JAKARTA – Rapat Umum Pemegang Saham Tahunan ( RUPST ) PT Bank Mandiri (Persero) Tbk (BMRI) memutuskan untuk mempertahankan Darmawan Junaidi sebagai Direktur Utama untuk periode kedua. Keputusan ini diambil di RUPST yang digunakan dilakukan di tempat Auditorium Plaza Mandiri, Selasa (25/3/2025).
Selain mempertahankan Darmawan Junaidi, RUPST juga mengeksplorasi perombakan jajaran direksi dan juga komisaris Bank Mandiri. Untuk sementara, nama-nama baru yang mana disebut di RUPST ini diantaranya Riduan menjadi Wakil Dirut mendampingi Darmawan juga Alexandra Askandar diberhentikan.
RUPST yang tersebut awalnya dijadwalkan pada 12 Maret 2025 diundur menjadi 25 Maret 2025 lantaran adanya peluncuran Badan Pengelola Pengembangan Usaha (BPI) Danantara.
Dengan adanya Danantara, status perusahaan pelat merah tidak ada lagi pada bawah Kementerian BUMN, melainkan dalam bawah BPI Danantara. Namun, Kementerian BUMN masih mempunyai kuasa menghadapi 1% saham Merah Putih, sehingga dapat turut dan juga menentukan kepengurusan di dalam perusahaan pelat merah.
Sebelumnya, beberapa nama sempat mencuat sebagai kandidat pengganti Darmawan Junaidi, seperti Alexandra Askandar (Wakil Direktur Utama Bank Mandiri) kemudian Riduan (Direktur Korporasi Bank Mandiri).
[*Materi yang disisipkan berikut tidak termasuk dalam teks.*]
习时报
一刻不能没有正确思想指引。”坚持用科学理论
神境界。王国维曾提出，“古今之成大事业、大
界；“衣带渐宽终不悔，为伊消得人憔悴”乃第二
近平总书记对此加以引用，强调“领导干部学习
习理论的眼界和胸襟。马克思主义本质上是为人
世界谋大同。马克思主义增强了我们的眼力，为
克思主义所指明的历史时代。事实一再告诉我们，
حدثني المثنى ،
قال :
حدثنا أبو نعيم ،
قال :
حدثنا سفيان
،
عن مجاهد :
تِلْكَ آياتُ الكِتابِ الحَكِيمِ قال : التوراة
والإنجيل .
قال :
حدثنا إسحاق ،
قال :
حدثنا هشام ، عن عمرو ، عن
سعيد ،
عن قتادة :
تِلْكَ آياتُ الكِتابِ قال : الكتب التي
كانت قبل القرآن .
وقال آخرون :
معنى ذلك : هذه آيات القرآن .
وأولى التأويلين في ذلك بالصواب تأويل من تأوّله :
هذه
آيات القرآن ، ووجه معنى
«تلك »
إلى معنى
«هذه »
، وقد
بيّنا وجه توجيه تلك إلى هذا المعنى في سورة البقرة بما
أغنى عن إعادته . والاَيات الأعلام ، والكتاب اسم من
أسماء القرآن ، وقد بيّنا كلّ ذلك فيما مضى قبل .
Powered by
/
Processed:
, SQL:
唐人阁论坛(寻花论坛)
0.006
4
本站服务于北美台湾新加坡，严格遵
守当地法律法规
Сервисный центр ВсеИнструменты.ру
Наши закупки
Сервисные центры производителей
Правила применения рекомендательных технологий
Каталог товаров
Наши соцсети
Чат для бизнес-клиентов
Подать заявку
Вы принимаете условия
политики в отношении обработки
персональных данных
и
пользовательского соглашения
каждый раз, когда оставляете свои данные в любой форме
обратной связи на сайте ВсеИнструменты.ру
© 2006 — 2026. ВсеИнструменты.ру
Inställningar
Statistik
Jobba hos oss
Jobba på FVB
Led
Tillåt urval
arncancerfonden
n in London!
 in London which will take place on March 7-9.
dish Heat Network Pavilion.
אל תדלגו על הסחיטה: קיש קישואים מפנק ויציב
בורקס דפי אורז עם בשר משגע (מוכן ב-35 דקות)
Namun, Alexandra dikabarkan akan diplot sebagai kepala eksekutif Lembaga Penjamin Simpanan (LPS). Nama lain yang dimaksud sempat muncul adalah Sunarso, mantan Direktur Utama BRI, yang digunakan merupakan bankir karir Bank Mandiri.
Selain itu, RUPST juga mengkaji perombakan jajaran komisaris kemudian direksi yang masa jabatannya sudah habis. Beberapa nama yang masa jabatannya habis adalah Arif Budimanta, Faried Utomo, Loeke Larasati A. (Komisaris), Aquarius Rudianto, Toni E. B. Subari, Rohan Hafas, Sigit Prastowo, dan juga Agus Dwi Handaya (Direksi).
Rohan Hafas serta Agus Dwi Handaya sudah pernah ditunjuk menjadi Managing Director di tempat BPI Danantara, sementara Aquarius Rudianto ditunjuk menjadi salah satu direktur di dalam BRI.
Tiga eksekutif Bank Mandiri lainnya, yaitu Farida Thamrin, Alexander Dipo Paris, serta Nancy Adistyasari, juga dipercaya menjadi direktur di area BRI. Saladin D. Effendi, bankir karir Bank Mandiri, dipercaya menjadi Direktur IT PT Bank Syariah Indonesia Tbk.